No se te ocurre una manera más simbólica de hacerte valer como ama y señora de la casa que erradicar a sus ocupantes furtivos, así que agarrás lo primero que te parece que podría funcionar como arma (un paraguas destartalado) y te acercás al aparador. Si hay un roedor escondido, mejor encargarse de él ahora que está acorralado.

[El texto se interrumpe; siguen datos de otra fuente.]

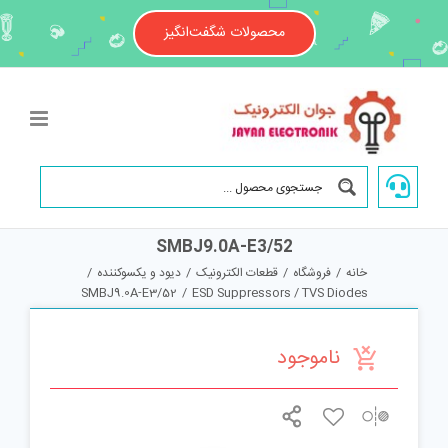
Ski
t
محصولات شگفت‌انگیز
conten
SMBJ9.0A-E3/52
خانه
/
فروشگاه
/
قطعات الکترونیک
/
دیود و یکسوکننده
/
SMBJ9.0A-E3/52
/
ESD Suppressors / TVS Diodes
ناموجود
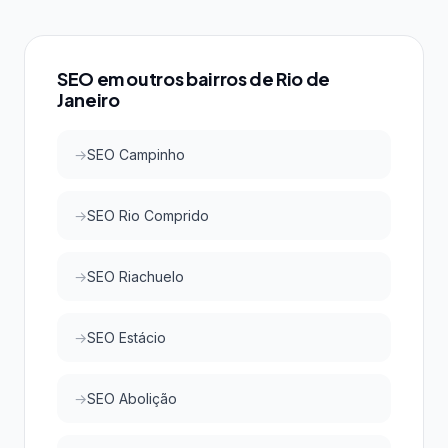
conquistar as primeiras posições do Google e do
Google Maps com investimento acessível, atraindo
clientes qualificados da região.
SEO em outros bairros de Rio de
Janeiro
SEO Campinho
SEO Rio Comprido
SEO Riachuelo
SEO Estácio
SEO Abolição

Abrís la puerta con un envión tan exagerado que casi la arrancás de sus goznes. El golpe asusta a una veintena de cucarachas que salen disparadas, cada una en una dirección diferente, multiplicadas por el espejo que adorna el fondo del aparador. La más gorda vuela directo hacia tu oreja, se choca, cae y empieza a caminar por tu hombro. Te sacudís asqueada, pero se te pasa cuando escuchás que alguien baja las escaleras.
Contenés la respiración mientras te preguntás quién podría estar en la casa. A través de los vasitos ves que tu reflejo empalidece. Por los crujidos del piso sabés, sin dudas, que el visitante inesperado se detuvo en la puerta del living. Estás por darte vuelta para enfrentarlo cuando notás un detalle que empeora las cosas: el espejo del aparador, orientado hacia la puerta, solo muestra un rostro (pálido, de pupilas cada vez más dilatadas), el tuyo.